Task brief: Would you copy every record exactly as it stands and drop the pictures?

====== Given records ======

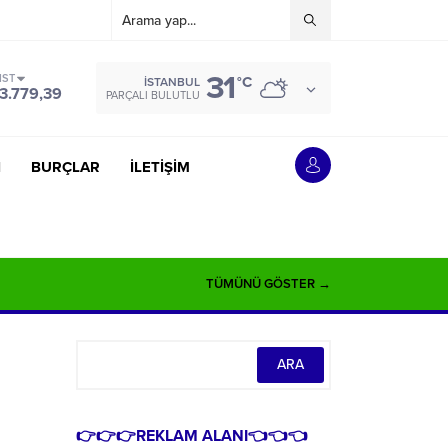
31
IST
°C
İSTANBUL
3.779,39
PARÇALI BULUTLU
İ
BURÇLAR
İLETİŞİM
TÜMÜNÜ GÖSTER →
👉👉👉REKLAM ALANI👈👈👈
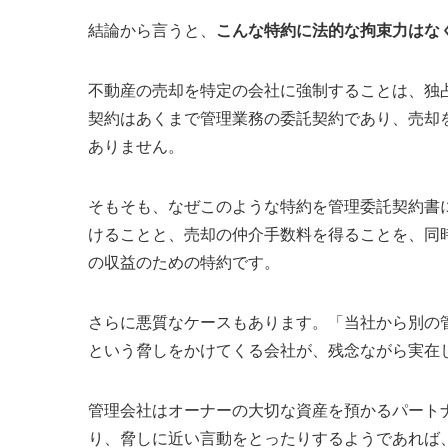
結論から言うと、
こんな特約に法的な拘束力はな
不動産の売却を特定の会社に強制することは、独
契約はあくまで管理業務の委託契約であり、売却
ありません。
そもそも、なぜこのような特約を管理委託契約書
けることと、売却の仲介手数料を得ることを、同
の収益のための特約です。
さらに悪質なケースもあります。「当社から別の
という脅しをかけてくる会社が、残念ながら実在
管理会社はオーナーの大切な資産を預かるパート
り、脅しに近い言動をとったりするようであれば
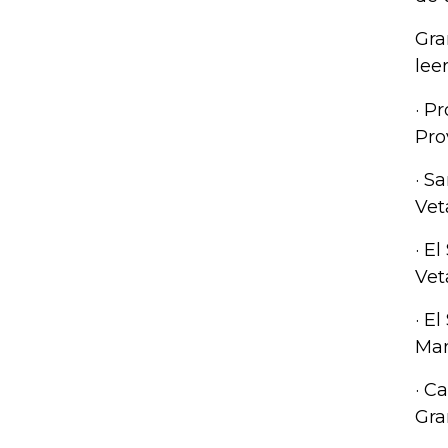
Gra
lee
· P
Pro
· S
Vet
· E
Vet
· E
Man
· C
Gra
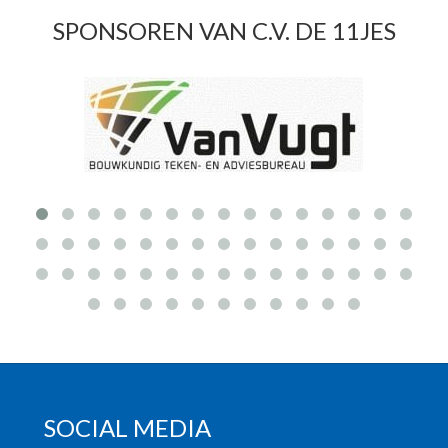
SPONSOREN VAN C.V. DE 11JES
SOCIAL MEDIA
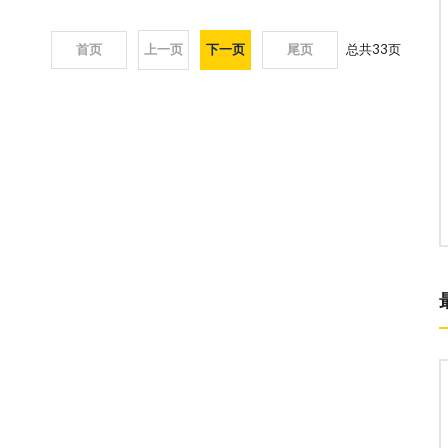
首页
上一页
下一页
尾页
总共
33
页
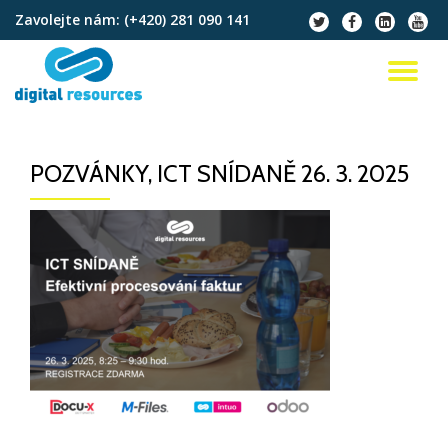
Zavolejte nám:
(+420) 281 090 141
fa-
fa-
fa-
fa-
twitter
facebook
linkedin-
youtu
Přeskočit
square
na
PŘ
obsah
NA
POZVÁNKY, ICT SNÍDANĚ 26. 3. 2025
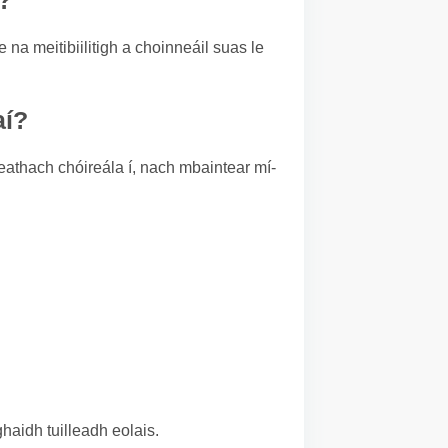
?
 na meitibiilitigh a choinneáil suas le
aí?
leathach chóireála í, nach mbaintear mí-
aidh tuilleadh eolais.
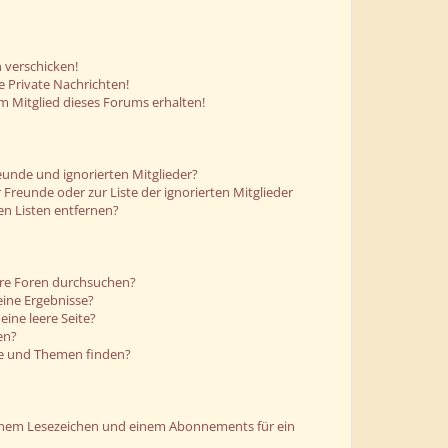
 verschicken!
 Private Nachrichten!
m Mitglied dieses Forums erhalten!
eunde und ignorierten Mitglieder?
r Freunde oder zur Liste der ignorierten Mitglieder
en Listen entfernen?
ere Foren durchsuchen?
eine Ergebnisse?
ine leere Seite?
en?
ge und Themen finden?
einem Lesezeichen und einem Abonnements für ein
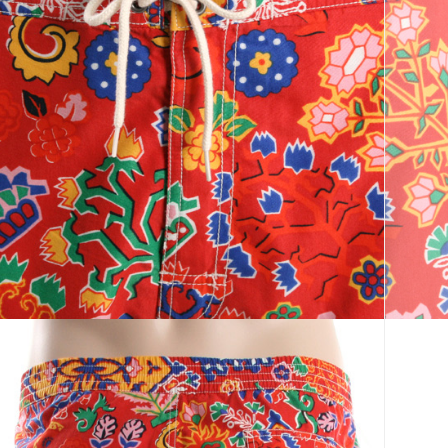
코 라이프 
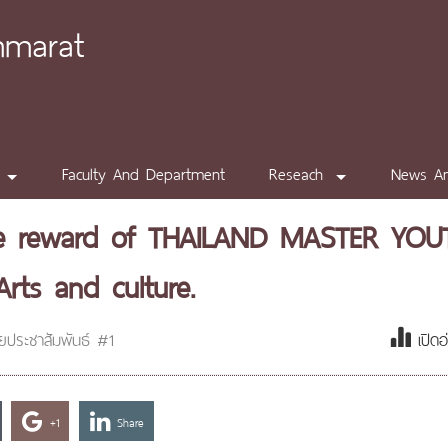
mmarat
Faculty And Department
Reseach
News A
he reward of THAILAND MASTER YOU
rts and culture.
ยประชาสัมพันธ์ #1
เปิด
+1
Share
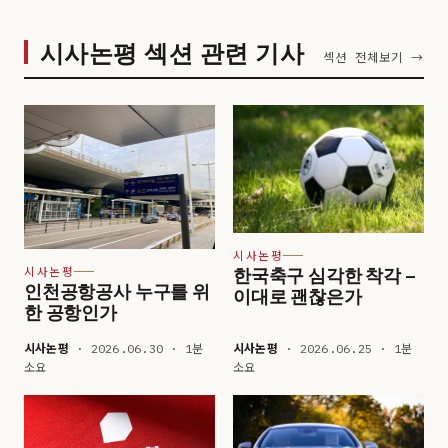
시사논평 섹션 관련 기사
섹션 전체보기 →
시사논평
한국축구 심각한 착각 –
시사논평
인천공항공사 누구를 위
이대로 괜찮은가
한 공항인가
시사논평
· 2026.06.30 · 1분
시사논평
· 2026.06.25 · 1분
소요
소요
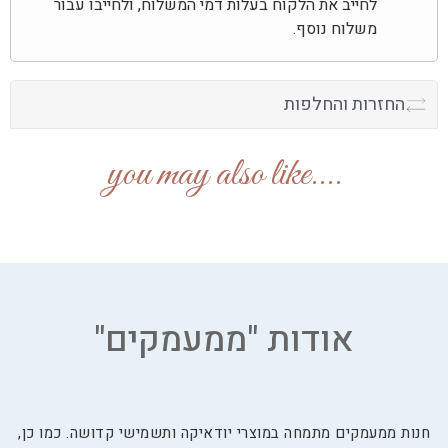
לחייב את הלקוח בעלות דמי המשלוח, ולחייבו עבור
משלוח נוסף.
החזרות והחלפות
....you may also like
אודות "ממעמקים"
חנות ממעמקים מתמחה במוצרי יודאיקה ותשמישי קדושה. כמו כן,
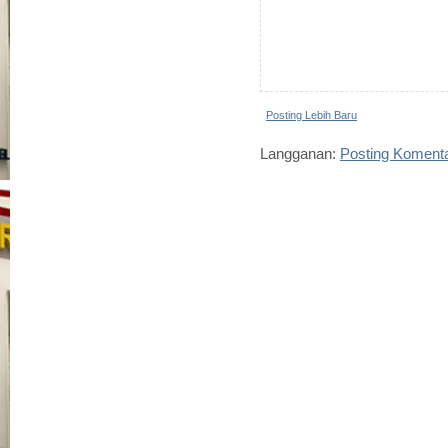
Posting Lebih Baru
Langganan:
Posting Koment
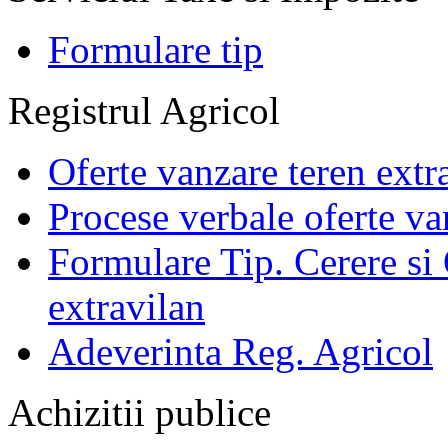
Formulare tip
Registrul Agricol
Oferte vanzare teren extr
Procese verbale oferte va
Formulare Tip. Cerere si 
extravilan
Adeverinta Reg. Agricol
Achizitii publice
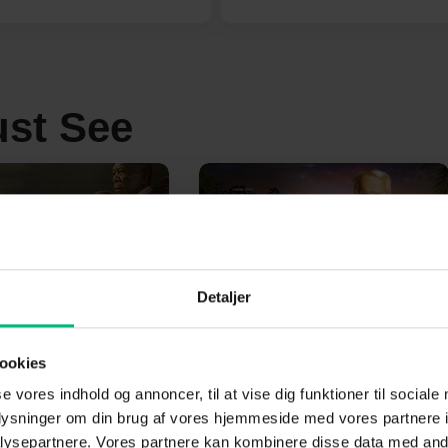
st See
 S3
Robinson Ekspeditionen
S27
Detaljer
ookies
se vores indhold og annoncer, til at vise dig funktioner til sociale
oplysninger om din brug af vores hjemmeside med vores partnere i
ysepartnere. Vores partnere kan kombinere disse data med andr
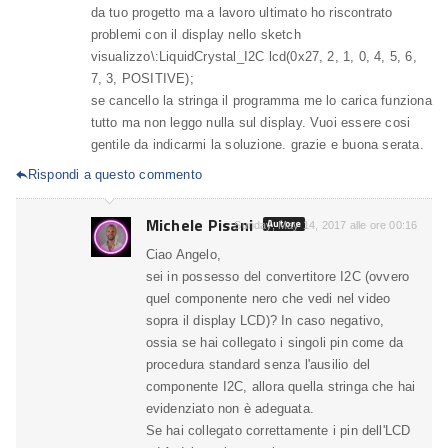
da tuo progetto ma a lavoro ultimato ho riscontrato
problemi con il display nello sketch
visualizzo\:LiquidCrystal_I2C lcd(0x27, 2, 1, 0, 4, 5, 6,
7, 3, POSITIVE);
se cancello la stringa il programma me lo carica funziona
tutto ma non leggo nulla sul display. Vuoi essere cosi
gentile da indicarmi la soluzione. grazie e buona serata.
Rispondi a questo commento

Michele Pisani
Autore
Sunday, May 14, 2017 alle ore 00:16
Ciao Angelo,
sei in possesso del convertitore I2C (ovvero
quel componente nero che vedi nel video
sopra il display LCD)? In caso negativo,
ossia se hai collegato i singoli pin come da
procedura standard senza l'ausilio del
componente I2C, allora quella stringa che hai
evidenziato non è adeguata.
Se hai collegato correttamente i pin dell'LCD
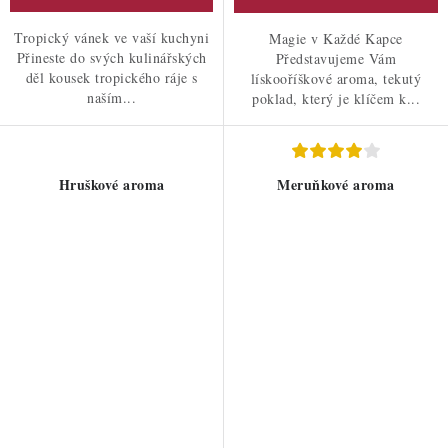
Tropický vánek ve vaší kuchyni
Magie v Každé Kapce
Přineste do svých kulinářských
Představujeme Vám
děl kousek tropického ráje s
lískooříškové aroma, tekutý
naším...
poklad, který je klíčem k...
Hruškové aroma
Meruňkové aroma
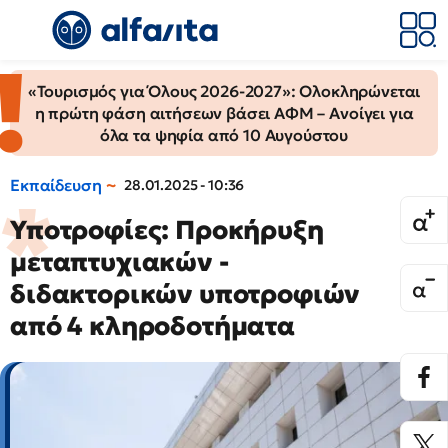
«Τουρισμός για Όλους 2026-2027»: Ολοκληρώνεται
η πρώτη φάση αιτήσεων βάσει ΑΦΜ – Ανοίγει για
όλα τα ψηφία από 10 Αυγούστου
Εκπαίδευση
28.01.2025 - 10:36
Υποτροφίες: Προκήρυξη
μεταπτυχιακών -
διδακτορικών υποτροφιών
από 4 κληροδοτήματα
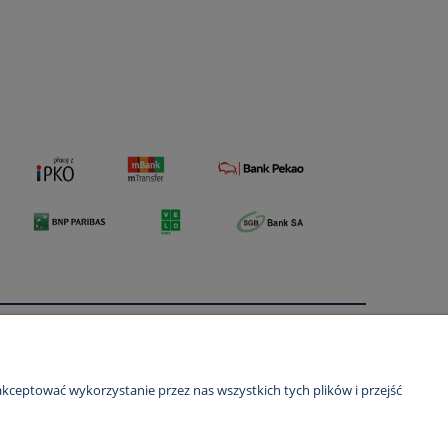
O nas
ści
Kontakt i dane firmy
kceptować wykorzystanie przez nas wszystkich tych plików i przejść
O firmie
Certyfikaty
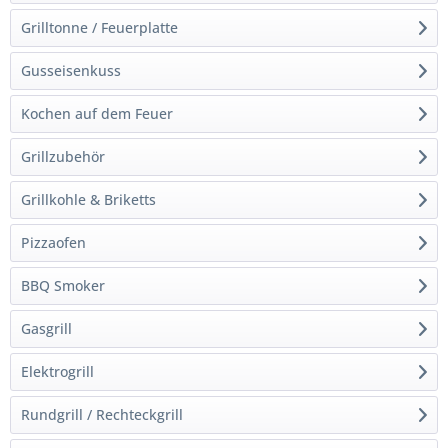
Grilltonne / Feuerplatte
Gusseisenkuss
Kochen auf dem Feuer
Grillzubehör
Grillkohle & Briketts
Pizzaofen
BBQ Smoker
Gasgrill
Elektrogrill
Rundgrill / Rechteckgrill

======

Exercise response:
31
IST
°C
İSTANBUL
3.779,39
PARÇALI BULUTLU
İ
BURÇLAR
İLETİŞİM
TÜMÜNÜ GÖSTER →
👉👉👉REKLAM ALANI👈👈👈
結論から言うと、
こんな特約に法的な拘束力はな
不動産の売却を特定の会社に強制することは、独
契約はあくまで管理業務の委託契約であり、売却
ありません。
そもそも、なぜこのような特約を管理委託契約書
けることと、売却の仲介手数料を得ることを、同
の収益のための特約です。
さらに悪質なケースもあります。「当社から別の
という脅しをかけてくる会社が、残念ながら実在
管理会社はオーナーの大切な資産を預かるパート
り、脅しに近い言動をとったりするようであれば
Gra
lee
· P
Pro
· S
Vet
· E
Vet
· E
Man
· C
Gra
SPONSOREN VAN C.V. DE 11JES
SOCIAL MEDIA
首页
上一页
下一页
尾页
总共
33
页
Zavolejte nám:
(+420) 281 090 141
fa-
fa-
fa-
fa-
twitter
facebook
linkedin-
youtu
Přeskočit
square
na
PŘ
obsah
NA
POZVÁNKY, ICT SNÍDANĚ 26. 3. 2025
?
 na meitibiilitigh a choinneáil suas le
aí?
leathach chóireála í, nach mbaintear mí-
aidh tuilleadh eolais.
 verschicken!
 Private Nachrichten!
m Mitglied dieses Forums erhalten!
eunde und ignorierten Mitglieder?
r Freunde oder zur Liste der ignorierten Mitglieder
en Listen entfernen?
ere Foren durchsuchen?
eine Ergebnisse?
ine leere Seite?
en?
ge und Themen finden?
einem Lesezeichen und einem Abonnements für ein
코 라이프 
mmarat
Faculty And Department
Reseach
News A
he reward of THAILAND MASTER YOU
rts and culture.
ยประชาสัมพันธ์ #1
เปิด
+1
Share
시사논평 섹션 관련 기사
섹션 전체보기 →
시사논평
한국축구 심각한 착각 –
시사논평
인천공항공사 누구를 위
이대로 괜찮은가
한 공항인가
시사논평
· 2026.06.30 · 1분
시사논평
· 2026.06.25 · 1분
소요
소요
לחייב את הלקוח בעלות דמי המשלוח, ולחייבו עבור
משלוח נוסף.
החזרות והחלפות
....you may also like
אודות "ממעמקים"
חנות ממעמקים מתמחה במוצרי יודאיקה ותשמישי קדושה. כמו כן,
Posting Lebih Baru
Langganan:
Posting Koment
Formulare tip
Registrul Agricol
Oferte vanzare teren extr
Procese verbale oferte va
Formulare Tip. Cerere si 
extravilan
Adeverinta Reg. Agricol
Achizitii publice
st See
 S3
Robinson Ekspeditionen
S27
Detaljer
ookies
se vores indhold og annoncer, til at vise dig funktioner til sociale
oplysninger om din brug af vores hjemmeside med vores partnere i
ysepartnere. Vores partnere kan kombinere disse data med andr
da tuo progetto ma a lavoro ultimato ho riscontrato
problemi con il display nello sketch
visualizzo\:LiquidCrystal_I2C lcd(0x27, 2, 1, 0, 4, 5, 6,
7, 3, POSITIVE);
se cancello la stringa il programma me lo carica funziona
tutto ma non leggo nulla sul display. Vuoi essere cosi
gentile da indicarmi la soluzione. grazie e buona serata.
Rispondi a questo commento

Michele Pisani
Autore
Sunday, May 14, 2017 alle ore 00:16
Ciao Angelo,
sei in possesso del convertitore I2C (ovvero
quel componente nero che vedi nel video
sopra il display LCD)? In caso negativo,
ossia se hai collegato i singoli pin come da
procedura standard senza l'ausilio del
componente I2C, allora quella stringa che hai
evidenziato non è adeguata.
Se hai collegato correttamente i pin dell'LCD
Tropický vánek ve vaší kuchyni
Magie v Každé Kapce
Přineste do svých kulinářských
Představujeme Vám
děl kousek tropického ráje s
lískooříškové aroma, tekutý
naším...
poklad, který je klíčem k...
Hruškové aroma
Meruňkové aroma
«Τουρισμός για Όλους 2026-2027»: Ολοκληρώνεται
η πρώτη φάση αιτήσεων βάσει ΑΦΜ – Ανοίγει για
όλα τα ψηφία από 10 Αυγούστου
Εκπαίδευση
28.01.2025 - 10:36
Υποτροφίες: Προκήρυξη
μεταπτυχιακών -
διδακτορικών υποτροφιών
από 4 κληροδοτήματα
O nas
ści
Kontakt i dane firmy
kceptować wykorzystanie przez nas wszystkich tych plików i przejść
O firmie
Certyfikaty
Grilltonne / Feuerplatte
Gusseisenkuss
Kochen auf dem Feuer
Grillzubehör
Grillkohle & Briketts
Pizzaofen
BBQ Smoker
Gasgrill
Elektrogrill
Rundgrill / Rechteckgrill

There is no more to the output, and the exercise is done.